Nutrition and exercise in Pompe disease

Mark A. Tarnopolsky, Mats I. Nilsson


The current standard of care for Pompe disease (PD) is the administration of enzyme replacement therapy (ERT). Exercise and nutrition are often considered as complementary strategies rather than “treatments” per se. Nutritional assessment is important in patients with locomotor disability because the relative hypodynamia limits energy expenditure and thus the total amount of energy must be reduced to avoid obesity. A lower total energy intake often leads to lower protein and micronutrient intake. Consequently, ensuring that Pompe patients are tested for and replaced for deficiencies (protein, vitamin D, vitamin B12, etc.) is an important aspect of care.

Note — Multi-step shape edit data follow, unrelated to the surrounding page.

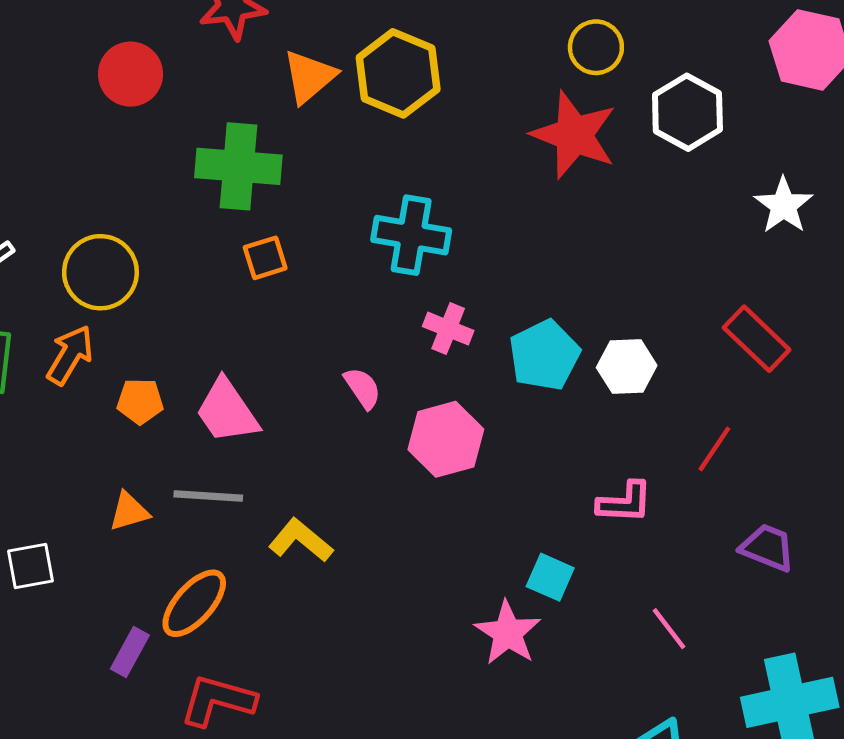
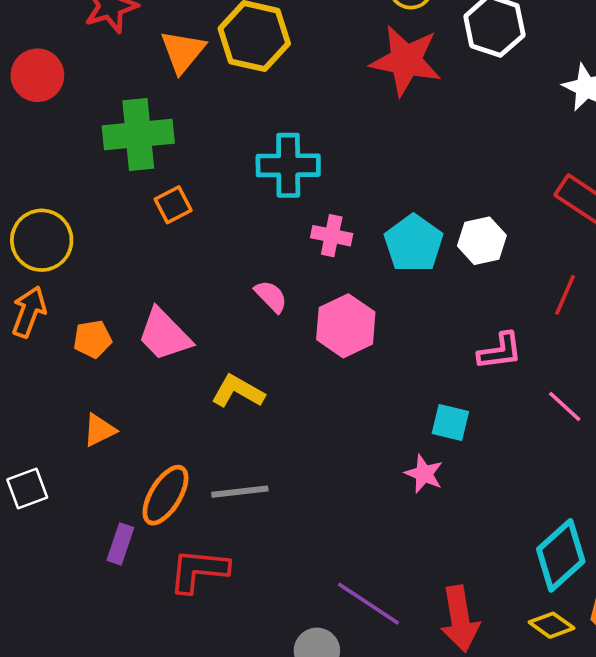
gray line: (208, 496) -> (240, 492), moved
yellow L-shape: (301, 540) -> (238, 391), moved
pink line: (669, 629) -> (565, 406), moved
pink star: (508, 633) -> (424, 474), size x0.7

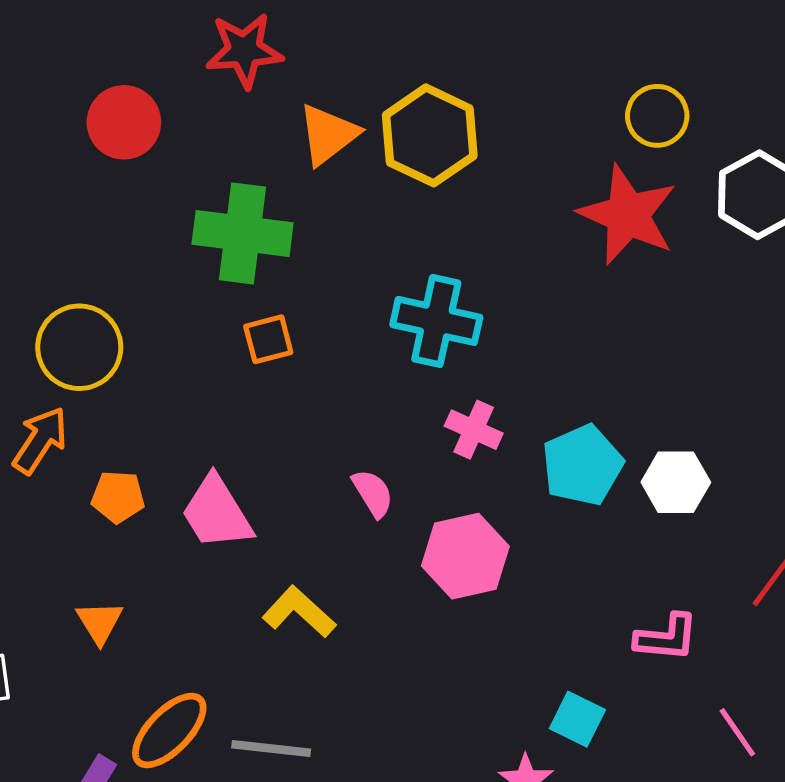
orange triangle: (99, 430) -> (100, 622), turned -48

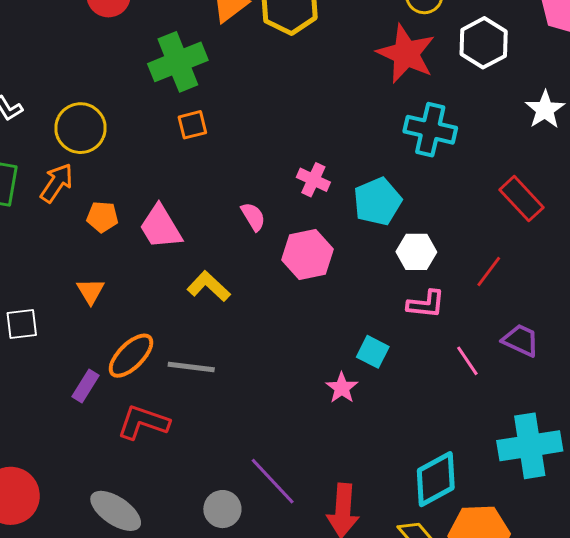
green cross: (243, 233) -> (178, 62), turned -30
cyan cross: (436, 321) -> (430, 130), moved
white hexagon: (676, 482) -> (416, 252), moved

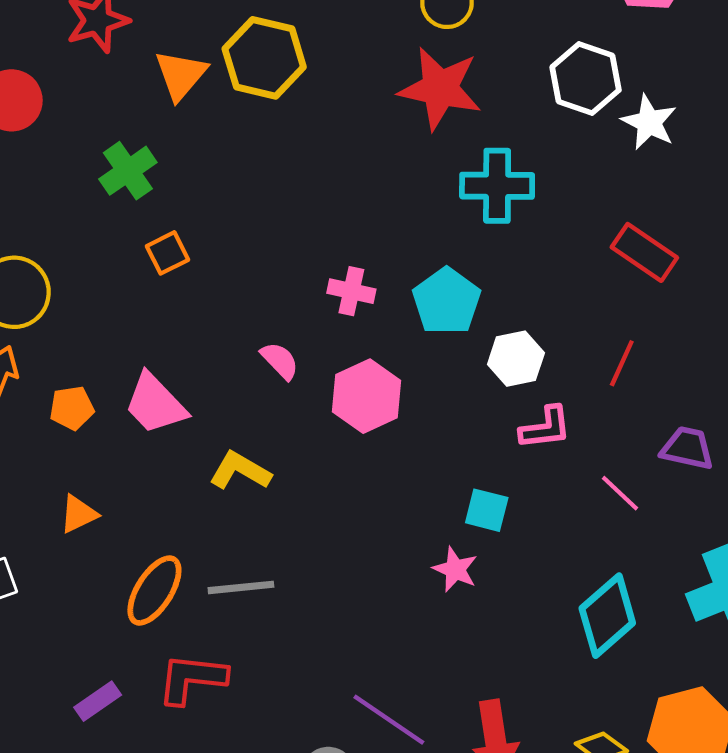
white hexagon: (484, 43) -> (586, 79), moved
green cross: (178, 62) -> (128, 171), size x0.7
orange triangle: (91, 291) -> (79, 514), turned 48
purple rectangle: (86, 386) -> (98, 701), moved, turned 36
cyan diamond: (436, 479) -> (607, 616), moved

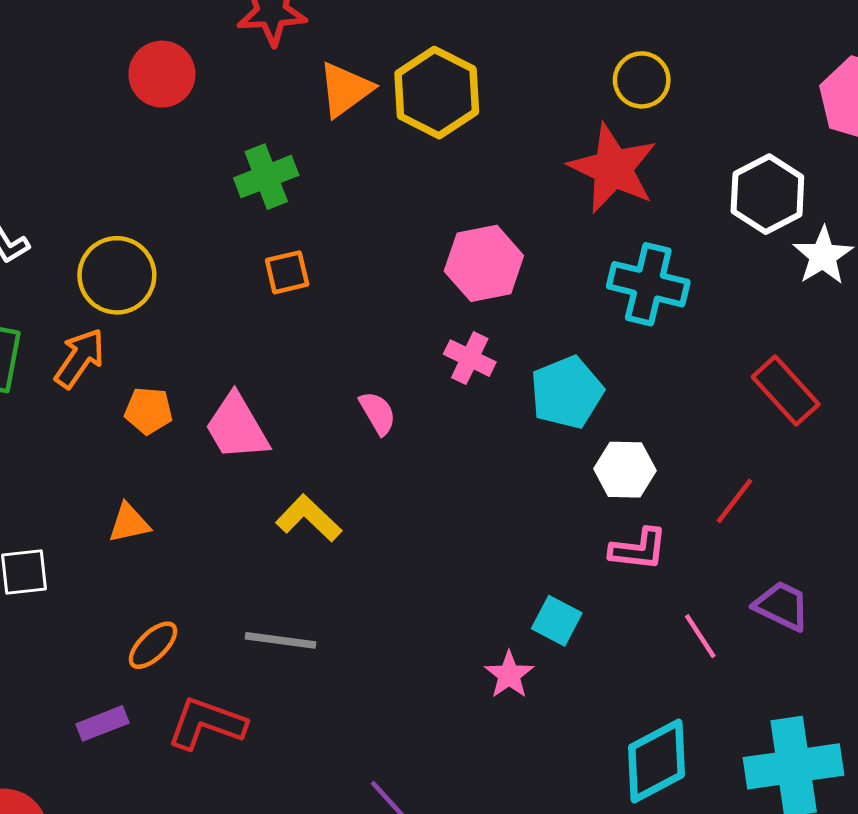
pink hexagon: (367, 396) -> (484, 263), moved
orange ellipse: (154, 591) -> (153, 645), moved, size x0.7

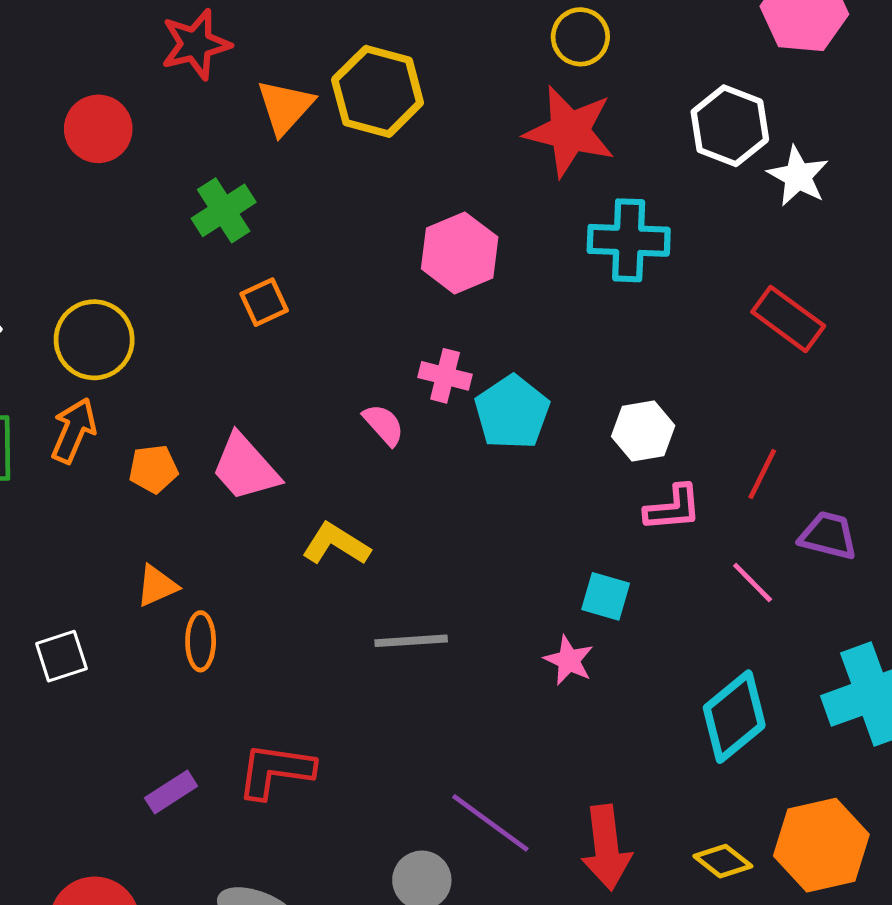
pink cross: (470, 358) -> (445, 376), moved
cyan pentagon: (567, 392) -> (512, 412), moved
red line: (735, 501) -> (762, 474), moved
gray line: (281, 640) -> (411, 641), moved
orange ellipse: (153, 645) -> (201, 641), moved, turned -34

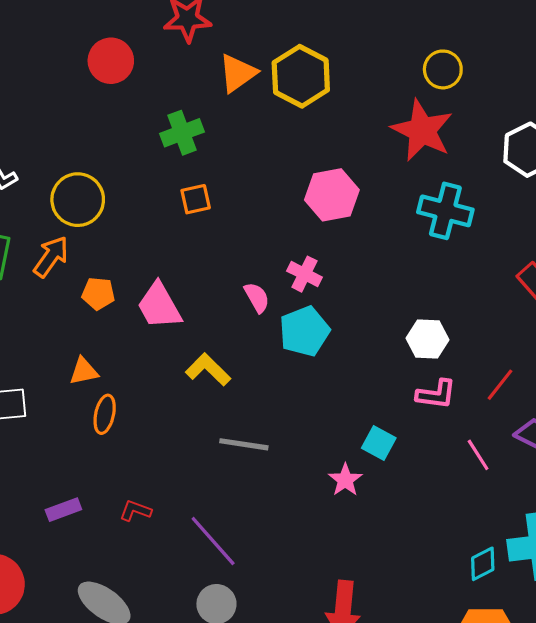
cyan pentagon: (512, 412) -> (304, 331), moved
cyan diamond: (734, 717) -> (483, 564), moved, size x0.6
red L-shape: (275, 771) -> (135, 511), size x0.6
purple line: (490, 823) -> (213, 541), moved

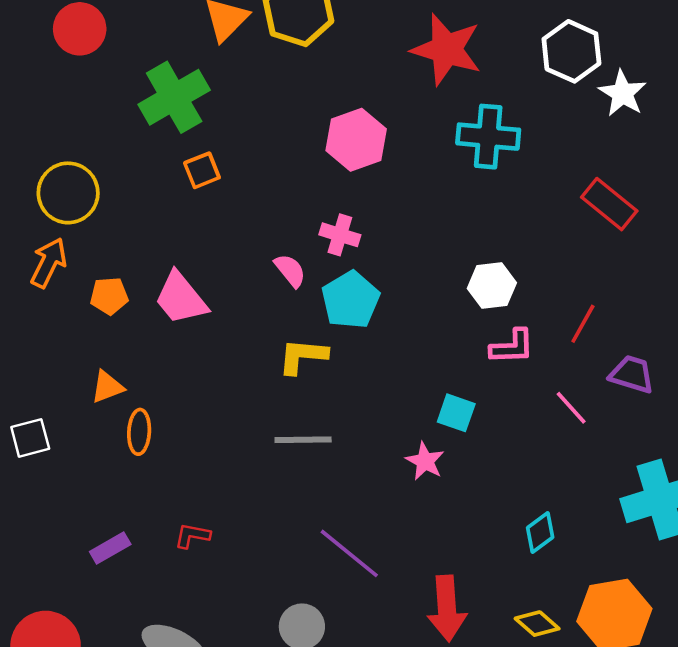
green cross: (182, 133) -> (174, 97), size x1.4
yellow L-shape: (208, 370) -> (303, 356), moved, turned -30
purple line: (213, 541) -> (349, 553), moved
cyan diamond: (483, 564) -> (540, 533), moved

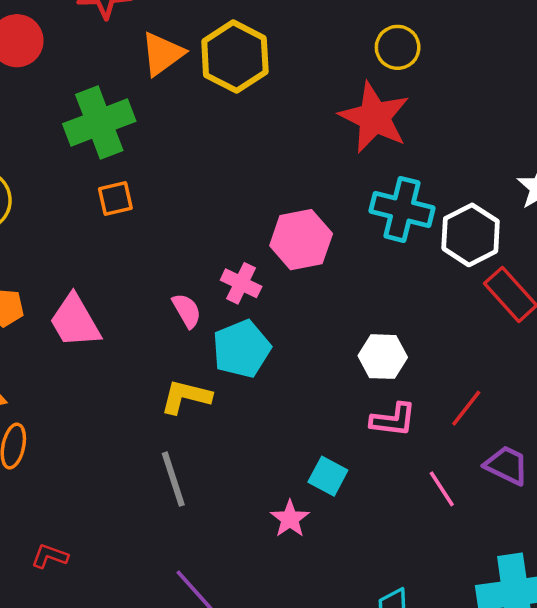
white hexagon: (571, 51) -> (471, 235), moved
pink hexagon: (356, 140) -> (301, 240), moved
gray line: (303, 440) -> (173, 479), turned 64

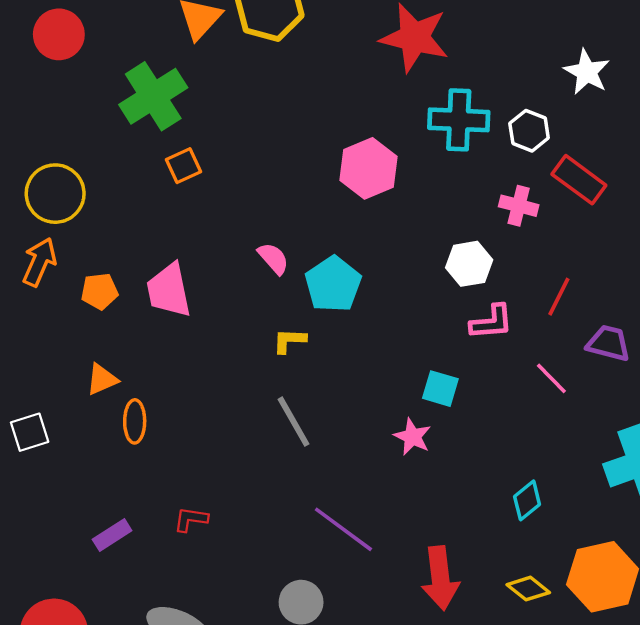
white hexagon: (471, 235) -> (529, 131), size x0.7
pink cross: (241, 283) -> (519, 206), moved
pink trapezoid: (75, 321) -> (169, 290), turned 30
yellow L-shape: (186, 397) -> (289, 341), size x0.7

Furthermore, given the role of autophagy in the pathophysiology of PD and the fact that fasting induces autophagy, it is important that strategies such as nutritional timing and amino acid intake (L-arginine, L-leucine) be evaluated as therapies. Exercise interventions have been shown to improve six-minute walk testing distance by more than what was seen in the seminal ERT study in late-onset PD. Exercise therapy can also activate autophagy, and this is likely another component of its efficacy. The current review will evaluate the theoretical and practical aspects of nutrition and exercise as therapies for patients with PD.